On October 5—in what HIV/AIDS activists call “a partial victory—the Supreme Court of Canada ruled that people with low levels of HIV who use condoms during sex do not have a duty to disclose their condition to sexual partners. The court—in a 9–0 ruling—reasoned that the decision reflects medical advances in treating the virus that causes AIDS.
HIV/AIDs activists sought to overturn court’s 1998 decision that held that people with HIV must divulge their condition to their sex partners or face a charge of aggravated sexual assault, a charge which can carry a maximum life sentence. The activists claimed that the 1998 ruling has been applied unevenly and created confusion.
The court did not denote in the new ruling what “acceptably low HIV levels” are, but noted that HIV’s transmissibility is proportional to the level of HIV in a patient's bloodstream. Also, a patient’s HIV levels shrink significantly when undergoing antiretroviral treatment.

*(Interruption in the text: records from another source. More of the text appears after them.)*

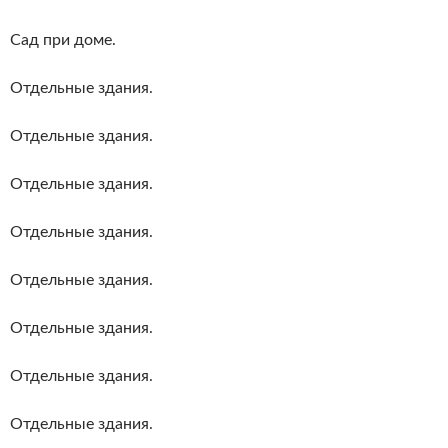
Сад при доме.
Отдельные здания.
Отдельные здания.
Отдельные здания.
Отдельные здания.
Отдельные здания.
Отдельные здания.
Отдельные здания.
Отдельные здания.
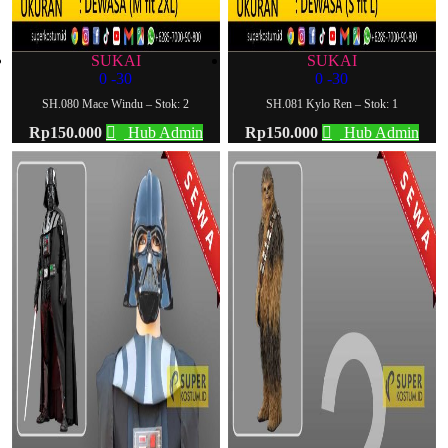
SUKAI
SUKAI
0
-30
0
-30
SH.080 Mace Windu – Stok: 2
SH.081 Kylo Ren – Stok: 1
Rp
150.000
Hub Admin
Rp
150.000
Hub Admin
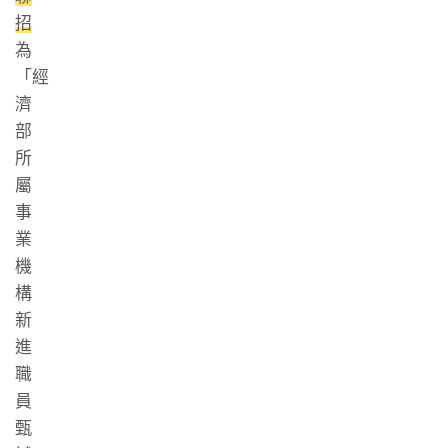
招
為
「經
濟
部
所
屬
事
業
機
構
新
進
職
員
甄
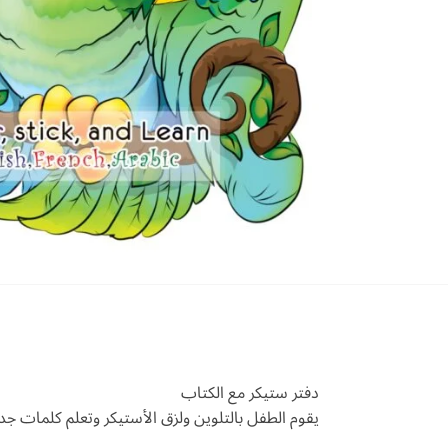
دفتر ستيكر مع الكتاب
يقوم الطفل بالتلوين ولزق الأستيكر وتعلم كلمات جد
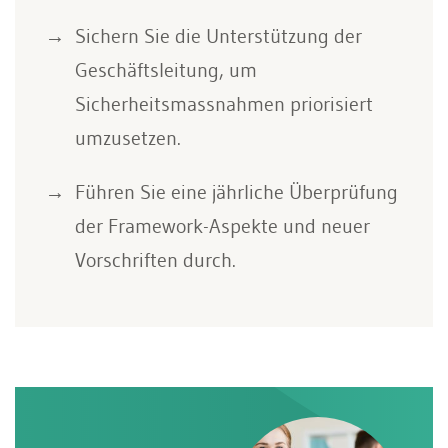
Sichern Sie die Unterstützung der
Geschäftsleitung, um
Sicherheitsmassnahmen priorisiert
umzusetzen.
Führen Sie eine jährliche Überprüfung
der Framework-Aspekte und neuer
Vorschriften durch.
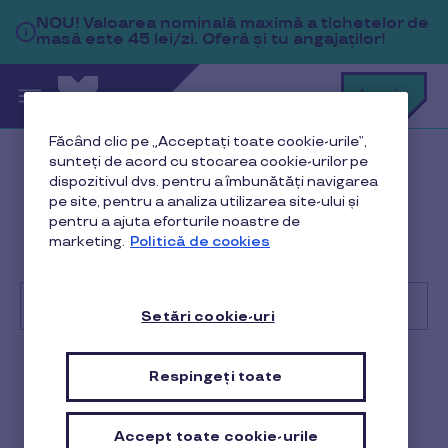
Sari la conținutul principal
NOU!
Valoarea nominală maximă a tichetelor de
masă este 45 lei/zi. Oferă și tu angajaților!
C
Login
c
t
p
Făcând clic pe „Acceptați toate cookie-urile”,
a
sunteți de acord cu stocarea cookie-urilor pe
Help Center
Client
dispozitivul dvs. pentru a îmbunătăți navigarea
pe site, pentru a analiza utilizarea site-ului și
Platforma Pluxee
pentru a ajuta eforturile noastre de
marketing.
Politică de cookies
Cum pot comanda carduri Pluxee Cadou pentru
angajații mei?
Setări cookie-uri
Cu
ce
Respingeți toate
Client
te
putem
ajuta?
Cum pot comanda carduri
Accept toate cookie-urile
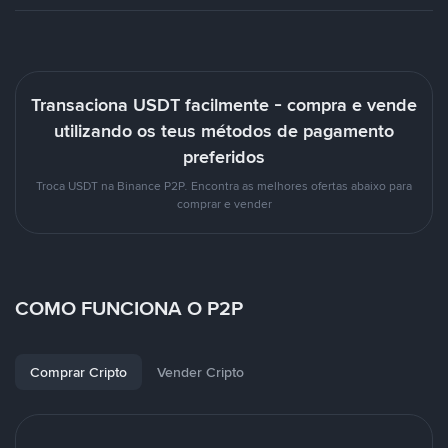
Transaciona USDT facilmente - compra e vende
utilizando os teus métodos de pagamento
preferidos
Troca USDT na Binance P2P. Encontra as melhores ofertas abaixo para
comprar e vender
COMO FUNCIONA O P2P
Comprar Cripto
Vender Cripto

The Supreme Court of Canada considered two separate cases where prosecutors argued that HIV carriers have a duty to inform their partners regardless of the risk, so partners can make an informed decision. The Supreme Court of Canada held that three convictions—overturned on appeal—in which an HIV-infected Manitoba man did not use a condom should be restored, but upheld the acquittal in which the defendant did use a condom. The Supreme Court upheld an HIV-infected Quebec woman’s acquittal on appeal in a case where her HIV levels were undetectable during the period that the charges covered.
The Canadian HIV/AIDS Legal Network issued a statement that “In practice, today’s ruling means that people risk being criminally prosecuted, even in cases where they exercised responsibility and took precautions, such as using condoms, which are 100 percent effective when used properly.” The group warned that the decision “will seriously undermine public health.”